Here's the interesting part. If I keep pinging the server, after around two minutes, the ARP entry for the server on the client seems to go stale, a unicast ARP request is sent to the server to verify the cached MAC address, and from that moment on, the pings are answered:
15:13:57.289539 4c:32:75:95:b9:7b > 52:75:9a:65:57:e4, ethertype ARP (0x0806), length 60: Ethernet (len 6), IPv4 (len 4), Request who-has 10.10.10.4 (52:75:9a:65:57:e4) tell 10.10.244.14, length 46
15:13:57.289945 52:75:9a:65:57:e4 > 4c:32:75:95:b9:7b, ethertype IPv4 (0x0800), length 98: (tos 0x0, ttl 128, id 31608, offset 0, flags [none], proto ICMP (1), length 84)
10.10.10.4 > 10.10.244.14: ICMP echo reply, id 34083, seq 126, length 64
15:13:57.290001 52:75:9a:65:57:e4 > 4c:32:75:95:b9:7b, ethertype ARP (0x0806), length 60: Ethernet (len 6), IPv4 (len 4), Reply 10.10.10.4 is-at 52:75:9a:65:57:e4, length 46
15:13:58.292013 4c:32:75:95:b9:7b > 52:75:9a:65:57:e4, ethertype IPv4 (0x0800), length 98: (tos 0x0, ttl 64, id 60751, offset 0, flags [none], proto ICMP (1), length 84)
10.10.244.14 > 10.10.10.4: ICMP echo request, id 34083, seq 127, length 64
15:13:58.292336 52:75:9a:65:57:e4 > 4c:32:75:95:b9:7b, ethertype IPv4 (0x0800), length 98: (tos 0x0, ttl 128, id 31609, offset 0, flags [none], proto ICMP (1), length 84)

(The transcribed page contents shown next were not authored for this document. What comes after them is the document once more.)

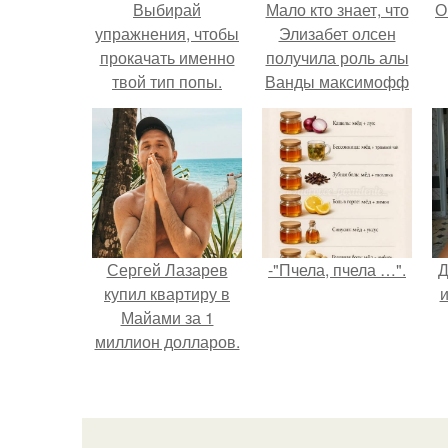
Выбирай
Мало кто знает, что
О
упражнения, чтобы
Элизабет олсен
прокачать именно
получила роль алы
твой тип попы.
Ванды максимофф
не сразу.
Сергей Лазарев
-"Пчела, пчела …".
Д
купил квартиру в
и
Майами за 1
миллион долларов.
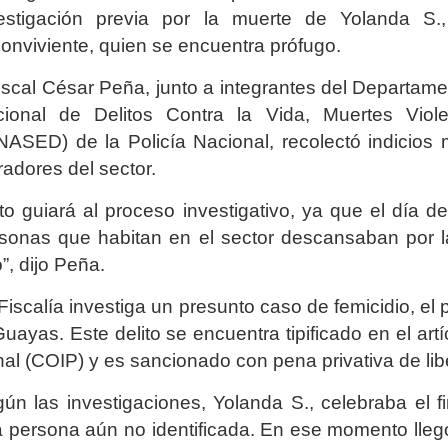
estigación previa por la muerte de Yolanda S.
onviviente, quien se encuentra prófugo.
fiscal César Peña, junto a integrantes del Departame
ional de Delitos Contra la Vida, Muertes Viol
NASED) de la Policía Nacional, recolectó indicios 
adores del sector.
to guiará al proceso investigativo, ya que el día d
sonas que habitan en el sector descansaban por la
”, dijo Peña.
Fiscalía investiga un presunto caso de femicidio, el
Guayas. Este delito se encuentra tipificado en el ar
al (COIP) y es sancionado con pena privativa de lib
ún las investigaciones, Yolanda S., celebraba el fi
a persona aún no identificada. En ese momento lleg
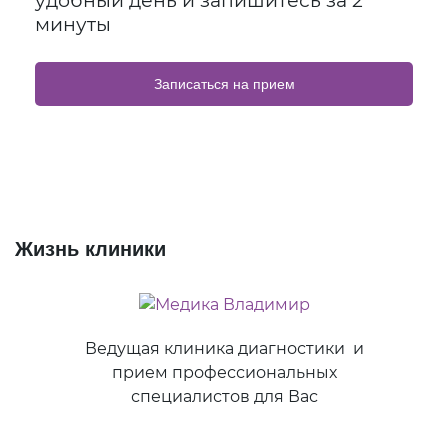
удобный день и запишитесь за 2
минуты
Записаться на прием
Жизнь клиники
Ведущая клиника диагностики и
прием профессиональных
специалистов для Вас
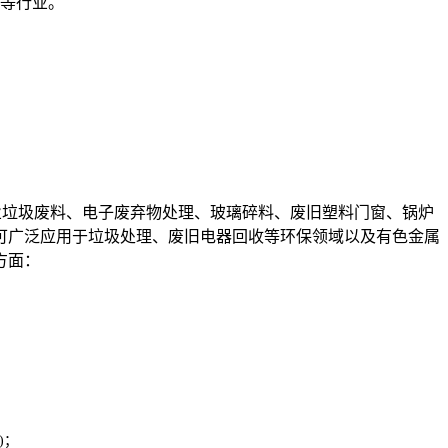
等行业。
业垃圾废料、电子废弃物处理、玻璃碎料、废旧塑料门窗、锅炉
可广泛应用于垃圾处理、废旧电器回收等环保领域以及有色金属
方面：
)；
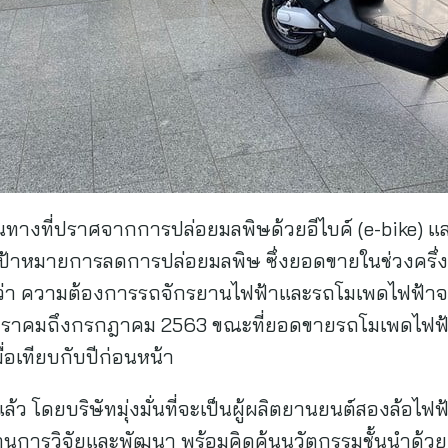
ินทางที่ปราศจากการปล่อยมลพิษด้วยอีไบค์ (e-bike) แ
รรลุเป้าหมายการลดการปล่อยมลพิษ ซึ่งยอดขายในช่วงคร
ี้ว่า ความต้องการรถจักรยานไฟฟ้าและรถโมเพดไฟฟ้าจ
มกราคมถึงกรกฎาคม 2563 ขณะที่ยอดขายรถโมเพดไฟฟ้า (ก
่อเทียบกับปีก่อนหน้า
่แล้ว โดยบริษัทมุ่งมั่นที่จะเป็นผู้ผลิตยานยนต์สองล้อไ
้านการวิจัยและพัฒนา พร้อมคิดค้นนวัตกรรมชั้นนำด้วย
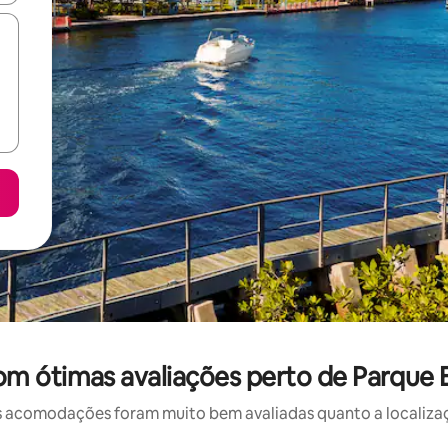
m ótimas avaliações perto de Parque Es
 acomodações foram muito bem avaliadas quanto a localizaçã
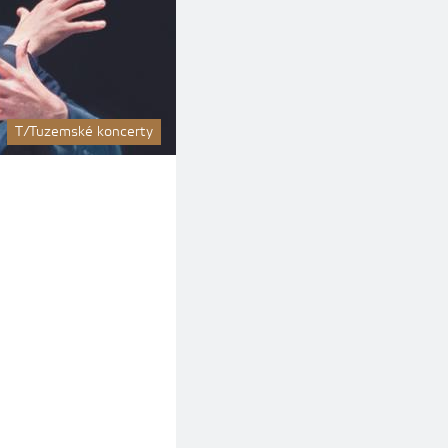
T/Tuzemské koncerty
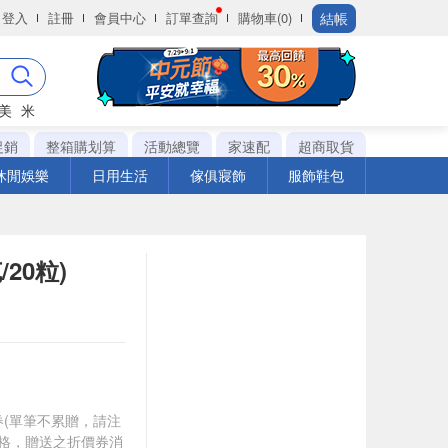
結帳
登入
註冊
會員中心
訂單查詢
購物車(0)
美
米
促銷
整箱購划算
活動總覽
家速配
超商取貨
休閒娛樂
日用生活
傢俱寢飾
服飾鞋包
20粒)
0券(單筆不累贈，請注
資格，贈送之折價券消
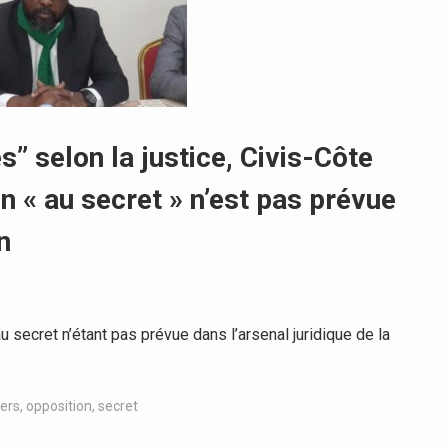
s’’ selon la justice, Civis-Côte
on « au secret » n’est pas prévue
n
secret n’étant pas prévue dans l’arsenal juridique de la
ers
,
opposition
,
secret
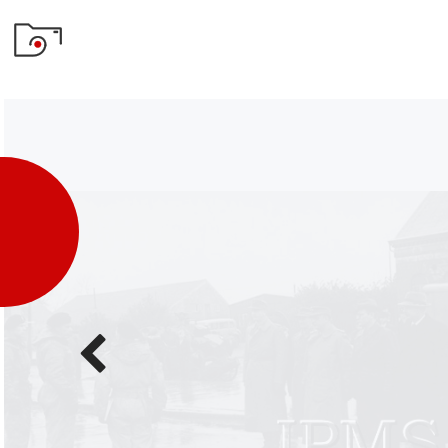
Poprzednie
zdjęcie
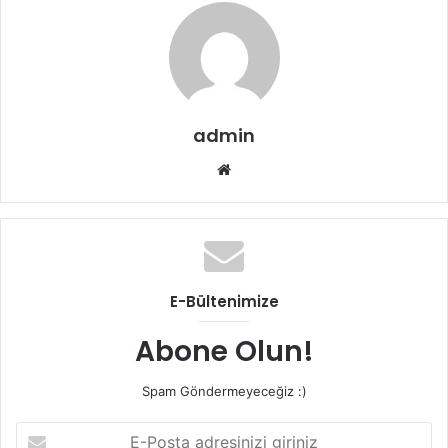
admin
Web
sitesi
E-Bültenimize
Abone Olun!
Spam Göndermeyeceğiz :)
E-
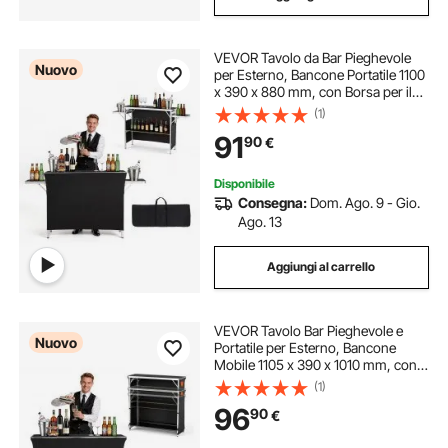
VEVOR Tavolo da Bar Pieghevole
Nuovo
per Esterno, Bancone Portatile 1100
x 390 x 880 mm, con Borsa per il
Trasporto, Ripiano Portaoggetti e
(1)
Tela Rimovibile, per Esposizione
91
90
€
Oggetti in Feste Eventi Mercati
Disponibile
Consegna:
Dom. Ago. 9 - Gio.
Ago. 13
Aggiungi al carrello
VEVOR Tavolo Bar Pieghevole e
Nuovo
Portatile per Esterno, Bancone
Mobile 1105 x 390 x 1010 mm, con
Borsa per il Trasporto, 2 Ripiani
(1)
Portaoggetti e Tela Rimovibile, per
96
90
€
Mercatini Mostre Servizi in Fiera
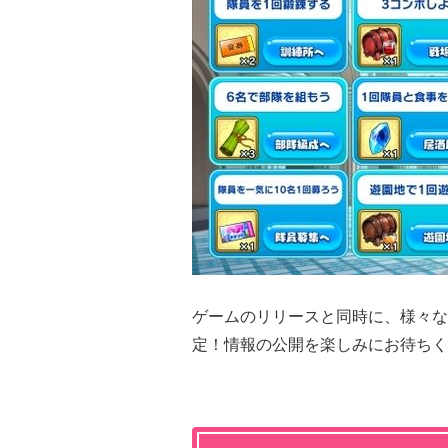
ゲームのリリースと同時に、様々な
定！情報の公開を楽しみにお待ちく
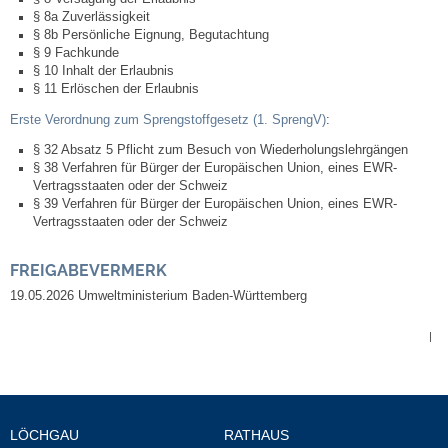
§ 8a Zuverlässigkeit
§ 8b Persönliche Eignung, Begutachtung
§ 9 Fachkunde
§ 10 Inhalt der Erlaubnis
§ 11 Erlöschen der Erlaubnis
Erste Verordnung zum Sprengstoffgesetz (1. SprengV
)
:
§ 32 Absatz 5 Pflicht zum Besuch von Wiederholungslehrgängen
§ 38 Verfahren für Bürger der Europäischen Union, eines EWR-
Vertragsstaaten oder der Schweiz
§ 39 Verfahren für Bürger der Europäischen Union, eines EWR-
Vertragsstaaten oder der Schweiz
FREIGABEVERMERK
19.05.2026 Umweltministerium Baden-Württemberg
|
LÖCHGAU
RATHAUS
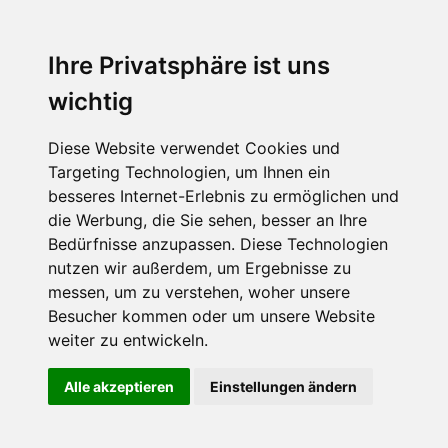
Ihre Privatsphäre ist uns
wichtig
Diese Website verwendet Cookies und
Targeting Technologien, um Ihnen ein
besseres Internet-Erlebnis zu ermöglichen und
die Werbung, die Sie sehen, besser an Ihre
Bedürfnisse anzupassen. Diese Technologien
nutzen wir außerdem, um Ergebnisse zu
messen, um zu verstehen, woher unsere
Besucher kommen oder um unsere Website
weiter zu entwickeln.
Alle akzeptieren
Einstellungen ändern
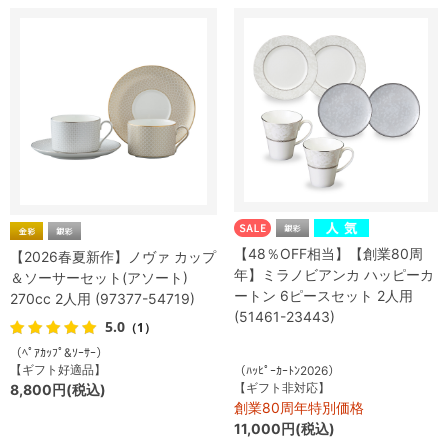
【48％OFF相当】【創業80周
【2026春夏新作】ノヴァ カップ
年】ミラノビアンカ ハッピーカ
＆ソーサーセット(アソート)
ートン 6ピースセット 2人用
270cc 2人用 (97377-54719)
(51461-23443)
5.0
（1）
（ﾍﾟｱｶｯﾌﾟ&ｿｰｻｰ）
【ギフト好適品】
（ﾊｯﾋﾟｰｶｰﾄﾝ2026）
【ギフト非対応】
8,800円(税込)
創業80周年特別価格
11,000円(税込)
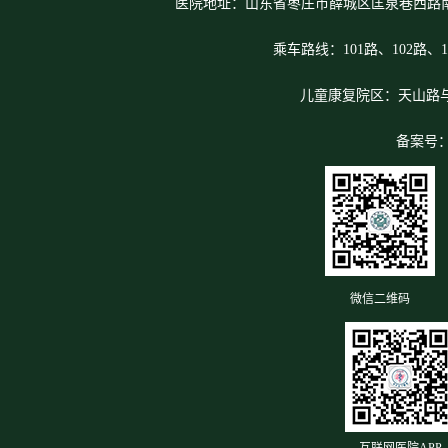
医院地址：山东省枣庄市薛城区匡泉巷西路
乘车路线：101路、102路、1
儿童康复院区：天山路
备案号
微信二维码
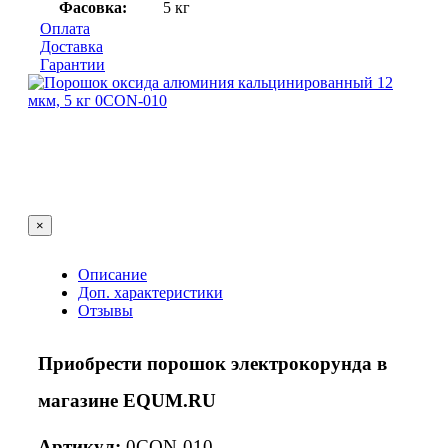
Фасовка:
5 кг
Оплата
Доставка
Гарантии
×
Описание
Доп. характеристики
Отзывы
Приобрести порошок электрокорунда в
магазине EQUM.RU
Артикул:
0CON-010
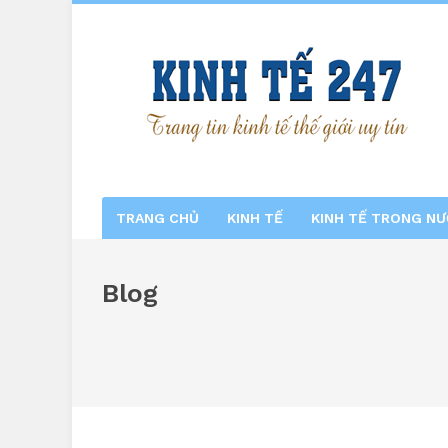
TRANG CHỦ
KINH TẾ
KINH TẾ TRONG N
Blog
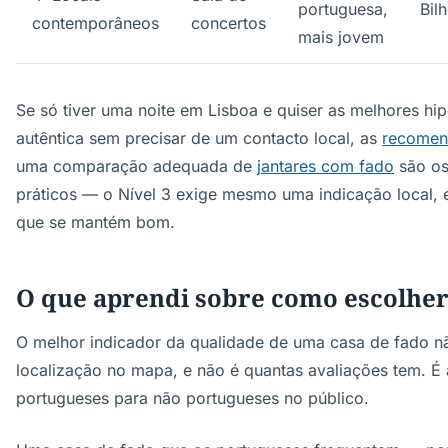
portuguesa,
Bil
contemporâneos
concertos
mais jovem
Se só tiver uma noite em Lisboa e quiser as melhores hi
autêntica sem precisar de um contacto local, as
recomen
uma comparação adequada de
jantares com fado
são os
práticos — o Nível 3 exige mesmo uma indicação local, 
que se mantém bom.
O que aprendi sobre como escolhe
O melhor indicador da qualidade de uma casa de fado nã
localização no mapa, e não é quantas avaliações tem. É
portugueses para não portugueses no público.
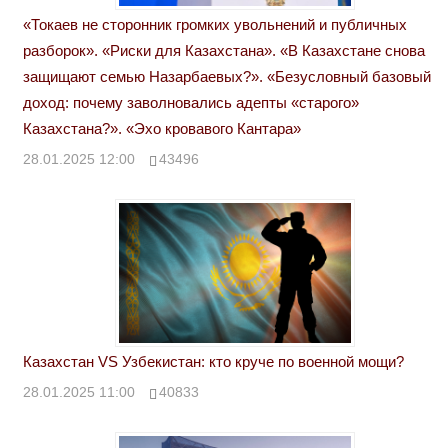
«Токаев не сторонник громких увольнений и публичных
разборок». «Риски для Казахстана». «В Казахстане снова
защищают семью Назарбаевых?». «Безусловный базовый
доход: почему заволновались адепты «старого»
Казахстана?». «Эхо кровавого Кантара»
28.01.2025 12:00
43496
Казахстан VS Узбекистан: кто круче по военной мощи?
28.01.2025 11:00
40833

10.10.10.4 > 10.10.244.14: ICMP echo reply, id 34083, seq 127, length 64
To me this looks as if the Windows server only updates its own ARP cache upon receiving an ARP request for its own address when it's a unicast request.
If I understand the RFC correctly, this doesn't seem to be the correct behavior. I understand that a recipient of an ARP request should always update its own ARP table if there is already an entry for the sending host, or insert a new entry for the sending host if the ARP request is for its own address.
Am I misreading the spec, or does Windows do something different? If the latter, is this behavior configurable?
Thanks for any pointers.
This breaks any and all communication between the wired and the wireless segment. Broadcasts are required for ARP to work.
You can filter/block specific types of undesired broadcasts but not all of them. For a clean approach, you should use a dedicated wireless subnet (or several) and route between it and the rest.